4. The valve actuator according to claim 1, wherein, The plurality of protrusions includes a first to a fourth protrusion spaced apart from each other in the circumferential direction, and The circumferential angles of the space between the first protrusion and the fourth protrusion, as well as the space between the first protrusion and the fourth protrusion, are 45 degrees.
5. The valve actuator according to claim 4, wherein, The circumferential angle of each of the plurality of second holes is 135 degrees, and The circumferential angle of the space between the plurality of second holes is 45 degrees.

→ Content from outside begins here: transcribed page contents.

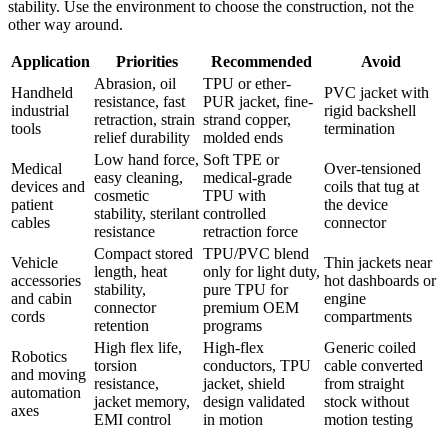
stability. Use the environment to choose the construction, not the
other way around.
Application
Priorities
Recommended
Avoid
Abrasion, oil
TPU or ether-
Handheld
PVC jacket with
resistance, fast
PUR jacket, fine-
industrial
rigid backshell
retraction, strain
strand copper,
tools
termination
relief durability
molded ends
Low hand force,
Soft TPE or
Medical
Over-tensioned
easy cleaning,
medical-grade
devices and
coils that tug at
cosmetic
TPU with
patient
the device
stability, sterilant
controlled
cables
connector
resistance
retraction force
Compact stored
TPU/PVC blend
Vehicle
Thin jackets near
length, heat
only for light duty,
accessories
hot dashboards or
stability,
pure TPU for
and cabin
engine
connector
premium OEM
cords
compartments
retention
programs
High flex life,
High-flex
Generic coiled
Robotics
torsion
conductors, TPU
cable converted
and moving
resistance,
jacket, shield
from straight
automation
jacket memory,
design validated
stock without
axes
EMI control
in motion
motion testing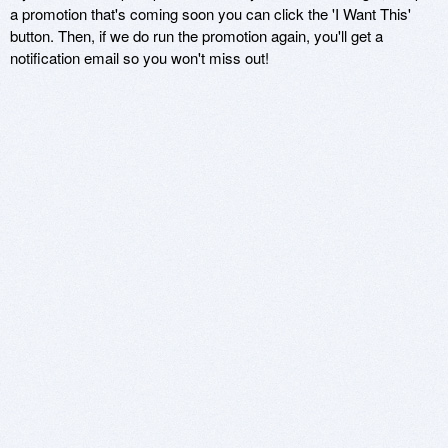
a promotion that's coming soon you can click the 'I Want This'
button. Then, if we do run the promotion again, you'll get a
notification email so you won't miss out!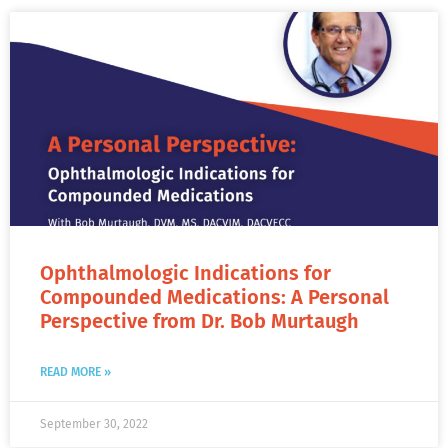
Ophthalmologic Indications for
Compounded Medications: A Personal
Perspective from Dr. Bob Murtaugh
READ MORE »
September 30, 2022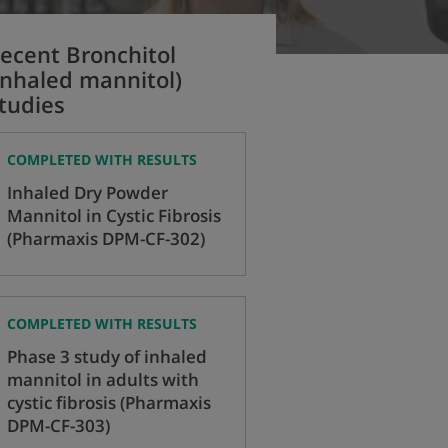
ecent Bronchitol
inhaled mannitol)
tudies
COMPLETED WITH RESULTS
Inhaled Dry Powder
Mannitol in Cystic Fibrosis
(Pharmaxis DPM-CF-302)
COMPLETED WITH RESULTS
Phase 3 study of inhaled
mannitol in adults with
cystic fibrosis (Pharmaxis
DPM-CF-303)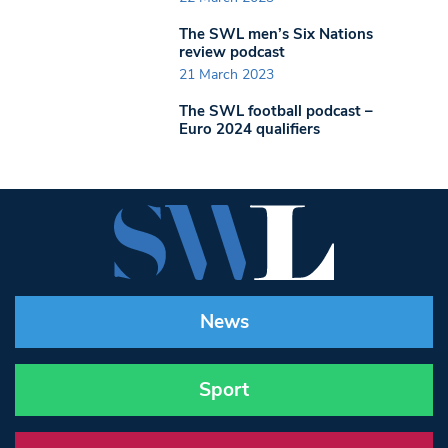
The SWL men’s Six Nations
review podcast
21 March 2023
The SWL football podcast –
Euro 2024 qualifiers
News
Sport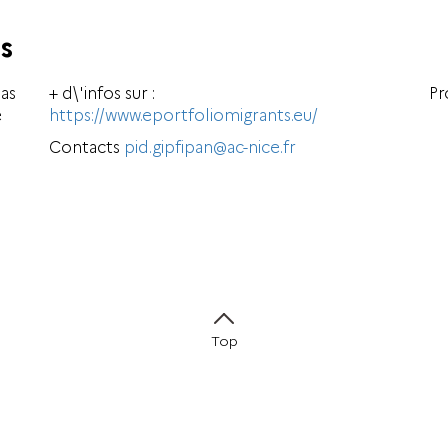
s
has
+ d\'infos sur :
Pr
e
https://www.eportfoliomigrants.eu/
Contacts
pid.gipfipan@ac-nice.fr
Top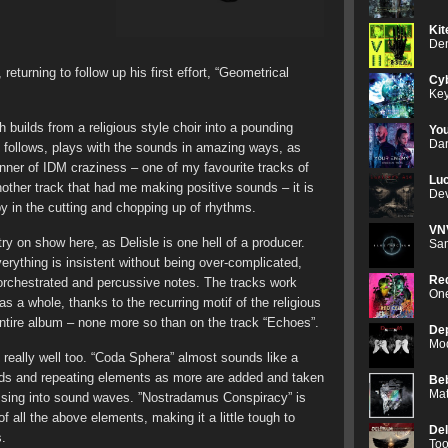
Kit
Den
 returning to follow up his first effort, “Geometrical
Cyb
Key
h builds from a religious style choir into a pounding
Yo
Dan
h follows, plays with the sounds in amazing ways, as
anner of IDM craziness – one of my favourite tracks of
Luc
other track that had me making positive sounds – it is
Dev
ppy in the cutting and chopping up of rhythms.
VN
try on show here, as Delisle is one hell of a producer.
Sam
rything is insistent without being over-complicated,
Red
orchestrated and percussive notes. The tracks work
One
as a whole, thanks to the recurring motif of the religious
ntire album – none more so than on the track “Echoes”.
De
Mod
 really well too. “Coda Sphera” almost sounds like a
nds and repeating elements as more are added and taken
Be
Mat
assing into sound waves. ”Nostradamus Conspiracy” is
of all the above elements, making it a little tough to
De
s.
Too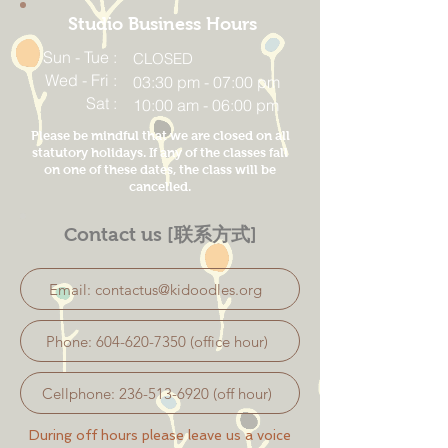
Studio Business Hours
Sun - Tue :
CLOSED
Wed - Fri :
03:30 pm - 07:00 pm
Sat :
10:00 am - 06:00 pm
Please be mindful that we are closed on all
statutory holidays. If any of the classes fall
on one of these dates, the class will be
cancelled.
Contact us [联系方式]
Email: contactus@kidoodles.org
Phone: 604-620-7350 (office hour)
Cellphone: 236-513-6920 (off hour)
During off hours please leave us a voice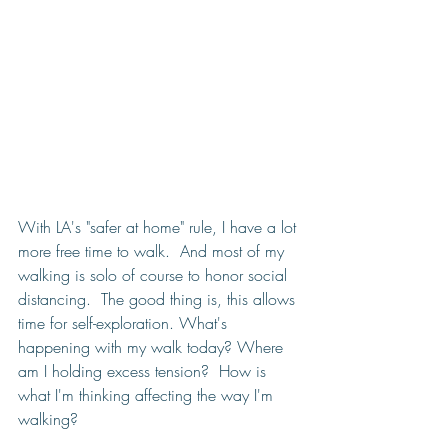
With LA's "safer at home" rule, I have a lot 
more free time to walk.  And most of my 
walking is solo of course to honor social 
distancing.  The good thing is, this allows 
time for self-exploration. What's 
happening with my walk today? Where 
am I holding excess tension?  How is 
what I'm thinking affecting the way I'm 
walking?  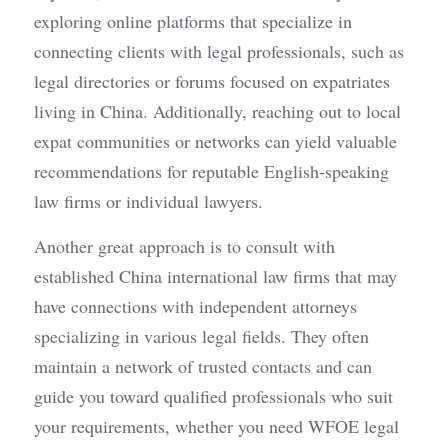
exploring online platforms that specialize in 
connecting clients with legal professionals, such as 
legal directories or forums focused on expatriates 
living in China. Additionally, reaching out to local 
expat communities or networks can yield valuable 
recommendations for reputable English-speaking 
law firms or individual lawyers.
Another great approach is to consult with 
established China international law firms that may 
have connections with independent attorneys 
specializing in various legal fields. They often 
maintain a network of trusted contacts and can 
guide you toward qualified professionals who suit 
your requirements, whether you need WFOE legal 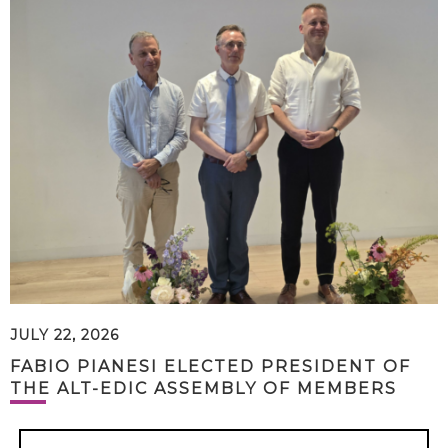
JULY 22, 2026
FABIO PIANESI ELECTED PRESIDENT OF
THE ALT-EDIC ASSEMBLY OF MEMBERS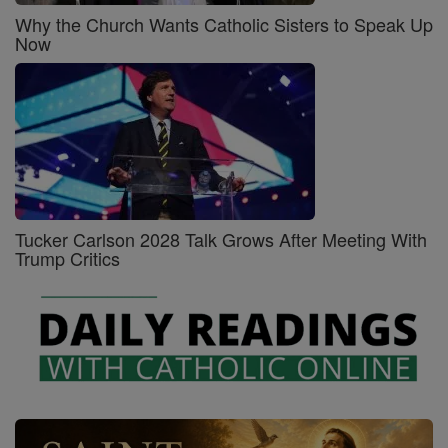
Why the Church Wants Catholic Sisters to Speak Up
Now
Tucker Carlson 2028 Talk Grows After Meeting With
Trump Critics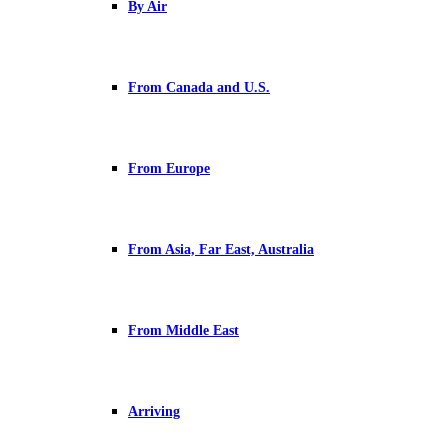
By Air
From Canada and U.S.
From Europe
From Asia, Far East, Australia
From Middle East
Arriving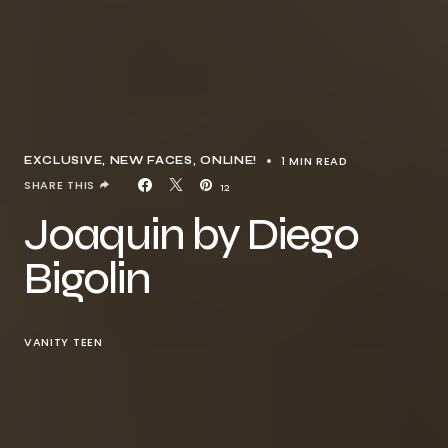
1 MIN READ
EXCLUSIVE
NEW FACES
ONLINE!
SHARE THIS
12
Joaquin by Diego
Bigolin
VANITY TEEN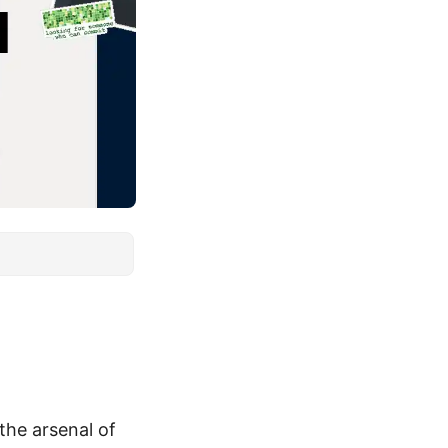
 the arsenal of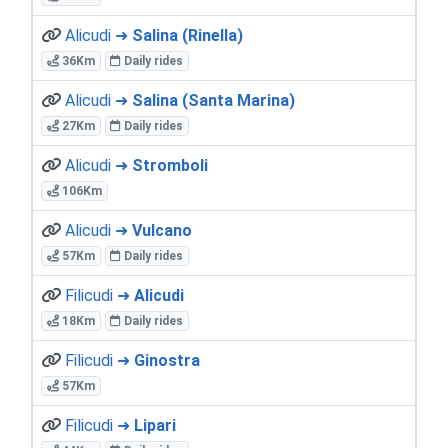
Alicudi ➜
Salina (Rinella)
36Km
Daily rides
Alicudi ➜
Salina (Santa Marina)
27Km
Daily rides
Alicudi ➜
Stromboli
106Km
Alicudi ➜
Vulcano
57Km
Daily rides
Filicudi ➜
Alicudi
18Km
Daily rides
Filicudi ➜
Ginostra
57Km
Filicudi ➜
Lipari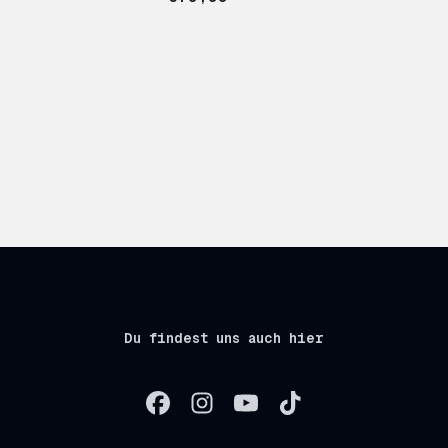
Du findest uns auch hier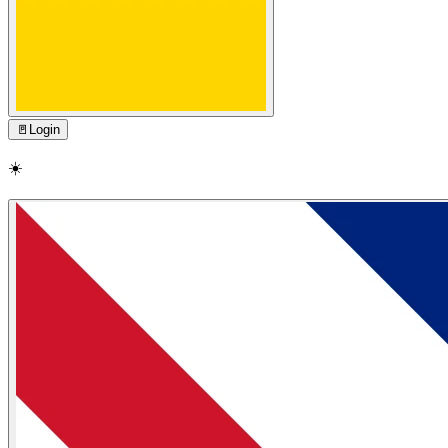
🚪
Login
☀️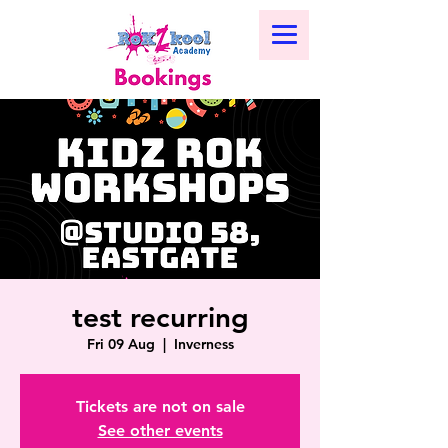
test recurring
Fri 09 Aug
  |  
Inverness
Tickets are not on sale
See other events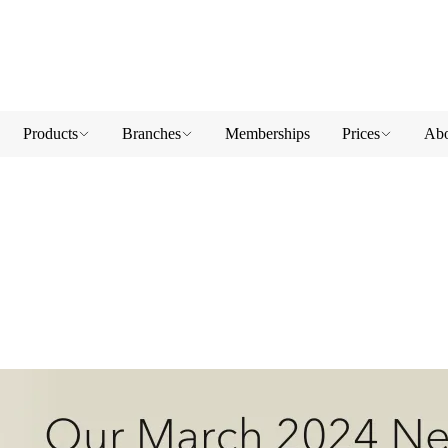
Products
Branches
Memberships
Prices
Abo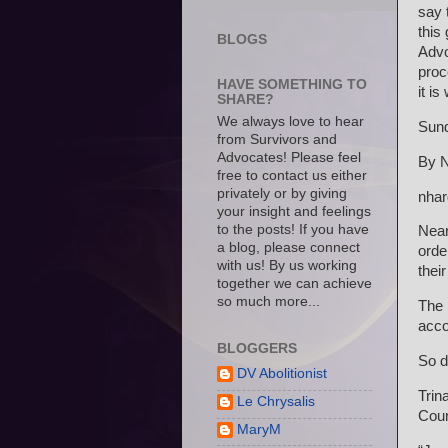
say 
this
BLOGS
Advo
proc
HAVE SOMETHING TO
it i
SHARE?
We always love to hear
Sund
from Survivors and
Advocates! Please feel
By N
free to contact us either
privately or by giving
nhar
your insight and feelings
to the posts! If you have
Near
a blog, please connect
order
with us! By us working
their
together we can achieve
so much more...
The 
acco
BLOGGERS
So d
DV Abolitionist
Trin
Le Chrysalis
Coun
MaryM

6. The valve actuator according to claim 1, wherein, The motor is a DC motor.
7. The valve actuator according to claim 1, wherein, The body of the output shaft includes a groove formed at its upper end.
8. The valve actuator according to claim 1, wherein, At least a portion of the upper end of the plurality of protrusions is formed in a conical or curved shape.
9. The valve actuator according to claim 1, wherein, When the output shaft rotates by the predetermined angle, the upper region of the output gear contacts the upper plate of the housing.
10. The valve actuator according to claim 1, wherein, The upper end of the main body of the output shaft is positioned above the upper ends of the plurality of protrusions.